With public order strained and civil police having concerns about providing security for fear of being targeted by the Israeli military, the safe distribution of supplies has become increasingly hard to guarantee.

Dozens of Palestinians were killed last month after crowds surrounded a convoy of aid trucks entering northern Gaza and Israeli troops opened fire. Israel said many victims had been trampled or run over, and that it opened fire only after its troops felt threatened by the advancing crowd.

A senior Israeli official, speaking to Reuters on condition of anonymity, said Israel was open in principle to Palestinians securing areas of the Gaza Strip cleared of Hamas, and could even approve the formation of an armed police.

"But this is more of a day-after (the war) enterprise than something that could be implemented as a policy right now. We would need to be assured that the individuals have no Hamas ties - and certainly that they are not directly or indirectly serving Hamas interests," the Israeli official said.

Juliette Touma, spokesperson for the U.N. refugee agency UNRWA, had no information about masked men securing convoys.

Jamie McGoldrick, U.N. Humanitarian Coordinator for the Occupied Palestinian Territory, said the United Nations was not working with clans.

"We've been trying to get the Blue Police (Palestinian civil police) back on track again. There have been a number of incidents where the blue police have been targeted by Israel, because they regard them as part of the Hamas infrastructure," he said.

"And so we are trying to find the best way suitable to have delivery of assistance into the north and other parts of Gaza Strip. That is a combination of using community groups, etc. And where we can use the police in a discreet manner as well."

Shimon Freedman, spokesperson for the Israeli Defence Ministry liaison agency for Palestinian civilian affairs, said the distribution of aid in Gaza was the responsibility of international organisations.

"While we assist in that distribution and we help coordinate those convoys and allow them to go through our humanitarian corridor, the aspects of that are up to them," he said.

SENIOR POLICE CHIEF KILLED

Israel said on Monday it had killed Brigadier General Faiq Abdulraouf Al-Mabhouh, a senior police chief in central Gaza, during a raid on Al Shifa Hospital in Gaza City.

Hamas said Mabhouh was responsible for protecting and securing aid trucks in Gaza, and had been coordinating with the U.N. over the protection of the distribution of aid.

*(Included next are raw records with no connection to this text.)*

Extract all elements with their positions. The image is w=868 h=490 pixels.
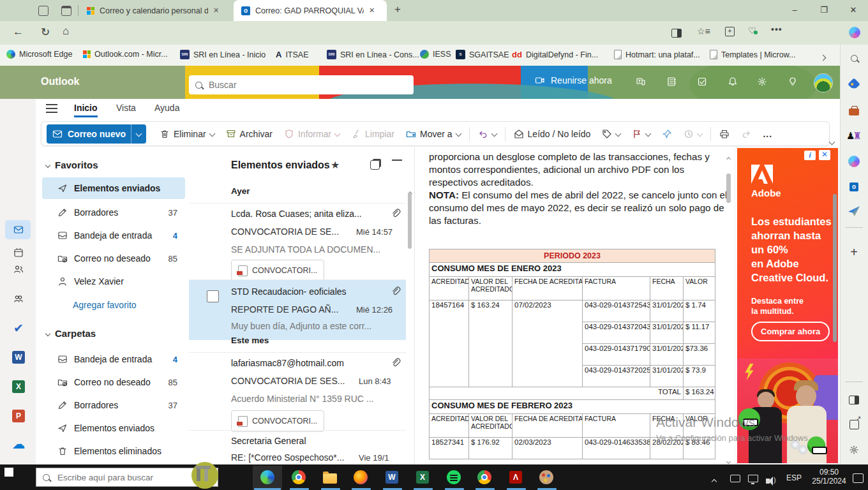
tray-volume-icon[interactable] xyxy=(766,475,770,486)
search-highlight-image[interactable] xyxy=(191,462,218,489)
ad-scrollbar[interactable] xyxy=(833,194,837,342)
attachment-chip[interactable]: CONVOCATORI... xyxy=(231,410,324,432)
email-item-3[interactable]: lafariasmac87@hotmail.com CONVOCATORIA D… xyxy=(189,353,406,428)
redo-button[interactable] xyxy=(735,124,757,144)
attachment-chip[interactable]: CONVOCATORI... xyxy=(231,260,324,281)
folder-item-enviados-2[interactable]: Elementos enviados xyxy=(42,417,185,439)
star-filled-icon[interactable]: ★ xyxy=(331,159,340,171)
account-avatar[interactable] xyxy=(814,74,832,92)
taskbar-word-icon[interactable]: W xyxy=(384,470,400,485)
tray-language[interactable]: ESP xyxy=(786,473,802,482)
mail-icon[interactable] xyxy=(10,221,27,238)
folder-item-bandeja-2[interactable]: Bandeja de entrada4 xyxy=(42,348,185,370)
people-icon[interactable] xyxy=(10,261,27,278)
todo-check-icon[interactable]: ✔ xyxy=(10,320,27,336)
search-input[interactable] xyxy=(207,79,389,91)
tab-ayuda[interactable]: Ayuda xyxy=(154,103,179,113)
workspaces-icon[interactable] xyxy=(38,6,49,16)
tray-expand-icon[interactable] xyxy=(712,475,716,486)
folders-header[interactable]: Carpetas xyxy=(46,328,96,339)
onenote-icon[interactable] xyxy=(666,77,677,89)
folder-item-no-deseado-2[interactable]: Correo no deseado85 xyxy=(42,371,185,393)
bookmark-templates[interactable]: Templates | Microw... xyxy=(710,50,795,59)
back-icon[interactable]: ← xyxy=(13,26,24,38)
list-scrollbar[interactable] xyxy=(408,193,412,249)
ad-info-icon[interactable]: i xyxy=(804,151,816,160)
bookmark-sri-inicio[interactable]: SRISRI en Línea - Inicio xyxy=(180,50,266,59)
tab-personal-mail[interactable]: Correo y calendario personal de M... ✕ xyxy=(83,0,231,21)
taskbar-search[interactable] xyxy=(36,468,218,487)
favorites-header[interactable]: Favoritos xyxy=(46,160,98,170)
bookmark-sri-consultas[interactable]: SRISRI en Línea - Cons... xyxy=(327,50,419,59)
move-to-button[interactable]: Mover a xyxy=(400,124,467,144)
undo-button[interactable] xyxy=(472,124,502,144)
taskbar-excel-icon[interactable]: X xyxy=(415,470,430,485)
taskbar-acrobat-icon[interactable]: Λ xyxy=(508,470,523,485)
tab-close-icon[interactable]: ✕ xyxy=(369,6,375,15)
reading-scroll-down-icon[interactable] xyxy=(727,454,730,464)
ad-close-icon[interactable]: ✕ xyxy=(819,150,830,160)
bookmark-outlook[interactable]: Outlook.com - Micr... xyxy=(83,50,168,59)
powerpoint-icon[interactable]: P xyxy=(10,408,27,424)
sidebar-split-icon[interactable] xyxy=(847,393,861,407)
split-screen-icon[interactable] xyxy=(671,29,682,38)
hamburger-icon[interactable] xyxy=(46,104,57,105)
folder-item-no-deseado[interactable]: Correo no deseado85 xyxy=(42,248,185,269)
window-maximize-button[interactable]: ❐ xyxy=(814,5,834,15)
folder-item-borradores-2[interactable]: Borradores37 xyxy=(42,394,185,416)
taskbar-chrome-icon[interactable] xyxy=(291,470,306,485)
bookmarks-overflow-icon[interactable] xyxy=(821,51,825,63)
tray-clock[interactable]: 09:50 25/1/2024 xyxy=(811,468,848,486)
archive-button[interactable]: Archivar xyxy=(220,124,278,144)
reading-scroll-up-icon[interactable] xyxy=(727,152,730,163)
todo-icon[interactable] xyxy=(697,77,707,89)
home-icon[interactable]: ⌂ xyxy=(63,25,69,38)
bookmark-digitaldefynd[interactable]: ddDigitalDefynd - Fin... xyxy=(512,50,598,59)
new-mail-dropdown[interactable] xyxy=(131,124,146,144)
sidebar-shopping-icon[interactable] xyxy=(847,77,861,91)
groups-icon[interactable] xyxy=(10,290,27,307)
sidebar-tools-icon[interactable] xyxy=(847,105,861,119)
sidebar-games-icon[interactable]: ♟♜ xyxy=(847,129,861,143)
folder-item-eliminados[interactable]: Elementos eliminados xyxy=(42,440,185,462)
new-mail-button[interactable]: Correo nuevo xyxy=(47,124,146,144)
browser-essentials-icon[interactable]: ♡ xyxy=(748,26,756,36)
refresh-icon[interactable]: ↻ xyxy=(41,26,50,39)
tab-correo-gad[interactable]: o Correo: GAD PARROQUIAL VALLE ✕ xyxy=(234,0,387,21)
outlook-search[interactable] xyxy=(189,75,414,94)
window-close-button[interactable]: ✕ xyxy=(844,5,863,15)
favorites-bar-icon[interactable]: ☆≡ xyxy=(697,26,710,36)
email-item-1[interactable]: Lcda. Rosa Cuases; anita eliza... CONVOC… xyxy=(189,204,406,279)
more-commands-button[interactable]: ... xyxy=(757,124,778,144)
tab-vista[interactable]: Vista xyxy=(116,103,136,113)
filter-icon[interactable] xyxy=(392,160,402,161)
taskbar-search-input[interactable] xyxy=(56,472,180,483)
taskbar-paint-icon[interactable] xyxy=(539,470,554,485)
folder-item-velez[interactable]: Velez Xavier xyxy=(42,271,185,292)
taskbar-edge-icon[interactable] xyxy=(260,470,275,485)
read-unread-button[interactable]: Leído / No leído xyxy=(508,124,597,144)
sidebar-add-icon[interactable]: + xyxy=(847,245,861,259)
folder-item-elementos-enviados[interactable]: Elementos enviados xyxy=(42,177,185,199)
tray-notifications-icon[interactable] xyxy=(853,473,864,486)
sidebar-open-link-icon[interactable] xyxy=(847,417,861,431)
teams-icon[interactable] xyxy=(636,77,646,89)
tab-close-icon[interactable]: ✕ xyxy=(213,6,219,15)
taskbar-chrome-profile-icon[interactable] xyxy=(477,470,492,485)
calendar-icon[interactable] xyxy=(10,244,27,261)
bookmark-edge[interactable]: Microsoft Edge xyxy=(6,50,72,59)
folder-item-borradores[interactable]: Borradores37 xyxy=(42,202,185,223)
categorize-button[interactable] xyxy=(596,124,626,144)
taskbar-spotify-icon[interactable] xyxy=(446,470,461,485)
sidebar-settings-icon[interactable] xyxy=(847,443,861,457)
bookmark-sgaitsae[interactable]: SSGAITSAE xyxy=(456,50,509,59)
print-button[interactable] xyxy=(714,124,735,144)
sidebar-copilot-icon[interactable] xyxy=(847,154,861,168)
delete-button[interactable]: Eliminar xyxy=(154,124,220,144)
sidebar-drop-icon[interactable] xyxy=(847,204,861,218)
add-favorite-link[interactable]: Agregar favorito xyxy=(73,300,137,310)
bookmark-itsae[interactable]: AITSAE xyxy=(276,50,309,59)
group-este-mes[interactable]: Este mes xyxy=(231,336,269,345)
email-checkbox[interactable] xyxy=(207,290,219,302)
copilot-icon[interactable] xyxy=(849,27,860,38)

On Tuesday, an Israeli airstrike on a home in northern Gaza Strip killed another officer tasked with aid delivery security, that also killed his wife and children, health officials said.

Late on Tuesday, 30 people from groups formed by local clans to secure the entry of aid trucks into Gaza City were killed by an Israeli strike while waiting for aid at a major roundabout, Hamas media said. Israel had no immediate comment.

Hamas accused Israel of carrying out the attacks "to influence the protection of aid and increase chaos as sought by the occupation (Israel)." Israel has denied accusations of using starvation as a weapon of war.

Separate statements issued in the name of the National Assembly of Palestinian Tribes, and Palestinian factions, condemned Israel's killing of police officers and members of the popular protection committees in the past two days.

"We affirm that we stand with all our tribes, clans and families in the Gaza Strip behind our national Palestinian police and the supporting protection committees," said the statement of the clans.

As part of plans for running Gaza after the war, Israeli Prime Minister Benjamin Netanyahu has considered empowering local representatives not affiliated to Hamas or other militant groups, but it is unclear who those people might be.

Gaza has large traditional family clans, affiliated with political factions including Hamas and Fatah, which dominates the Palestinian Authority in the Israeli-occupied West Bank.

Some of the larger clans are widely believed to be heavily armed. Some clan leaders have publicly rejected Israel's plan and said they cannot take the place of U.N. relief agencies helping Palestinian refugees, or be a substitute for local authorities.